Take every line containing "научить" out of the records.
[Data in this exercise Boundary: Start]
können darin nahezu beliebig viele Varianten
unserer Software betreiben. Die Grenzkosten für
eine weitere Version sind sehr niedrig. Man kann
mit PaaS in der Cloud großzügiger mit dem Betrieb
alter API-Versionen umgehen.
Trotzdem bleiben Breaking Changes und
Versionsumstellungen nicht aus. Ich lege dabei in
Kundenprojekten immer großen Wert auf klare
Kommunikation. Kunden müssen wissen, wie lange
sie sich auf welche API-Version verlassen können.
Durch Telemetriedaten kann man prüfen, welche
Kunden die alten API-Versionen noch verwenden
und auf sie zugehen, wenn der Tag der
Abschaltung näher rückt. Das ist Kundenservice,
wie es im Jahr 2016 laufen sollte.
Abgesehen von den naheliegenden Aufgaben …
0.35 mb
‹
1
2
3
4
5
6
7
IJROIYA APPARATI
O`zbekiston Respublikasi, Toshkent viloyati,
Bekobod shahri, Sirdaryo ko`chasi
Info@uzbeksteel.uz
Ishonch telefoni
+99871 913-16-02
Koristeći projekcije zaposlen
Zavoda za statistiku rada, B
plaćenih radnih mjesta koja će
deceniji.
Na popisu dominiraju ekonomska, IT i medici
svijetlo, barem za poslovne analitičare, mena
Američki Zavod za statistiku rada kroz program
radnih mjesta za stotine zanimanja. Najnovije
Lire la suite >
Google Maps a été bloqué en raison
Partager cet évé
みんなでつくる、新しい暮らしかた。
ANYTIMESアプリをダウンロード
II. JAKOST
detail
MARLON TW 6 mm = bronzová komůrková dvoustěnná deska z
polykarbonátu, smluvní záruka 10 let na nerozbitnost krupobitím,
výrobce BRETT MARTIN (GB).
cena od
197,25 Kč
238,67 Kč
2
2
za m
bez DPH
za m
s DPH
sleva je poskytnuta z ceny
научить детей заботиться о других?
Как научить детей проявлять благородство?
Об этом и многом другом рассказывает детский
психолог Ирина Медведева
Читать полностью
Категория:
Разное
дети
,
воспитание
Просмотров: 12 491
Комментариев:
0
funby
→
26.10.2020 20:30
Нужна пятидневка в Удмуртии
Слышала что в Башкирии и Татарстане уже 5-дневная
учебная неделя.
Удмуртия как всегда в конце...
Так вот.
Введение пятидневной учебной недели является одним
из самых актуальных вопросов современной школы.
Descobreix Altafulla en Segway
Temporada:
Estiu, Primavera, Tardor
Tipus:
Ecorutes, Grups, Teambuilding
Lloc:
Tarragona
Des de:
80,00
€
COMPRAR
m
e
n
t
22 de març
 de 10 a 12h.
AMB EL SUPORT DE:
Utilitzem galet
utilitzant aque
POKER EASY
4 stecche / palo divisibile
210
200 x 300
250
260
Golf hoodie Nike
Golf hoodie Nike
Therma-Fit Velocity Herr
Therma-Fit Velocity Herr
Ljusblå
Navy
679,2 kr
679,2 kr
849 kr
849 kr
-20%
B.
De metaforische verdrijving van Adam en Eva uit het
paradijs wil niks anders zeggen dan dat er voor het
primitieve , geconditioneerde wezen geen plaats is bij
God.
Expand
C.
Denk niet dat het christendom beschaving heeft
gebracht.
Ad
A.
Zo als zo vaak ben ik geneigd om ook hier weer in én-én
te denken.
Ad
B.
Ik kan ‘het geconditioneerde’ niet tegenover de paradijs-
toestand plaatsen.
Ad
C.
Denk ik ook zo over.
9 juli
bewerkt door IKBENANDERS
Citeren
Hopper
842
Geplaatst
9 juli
[Data in this exercise Boundary: End]
Result =
научить детей заботиться о других?
Как научить детей проявлять благородство?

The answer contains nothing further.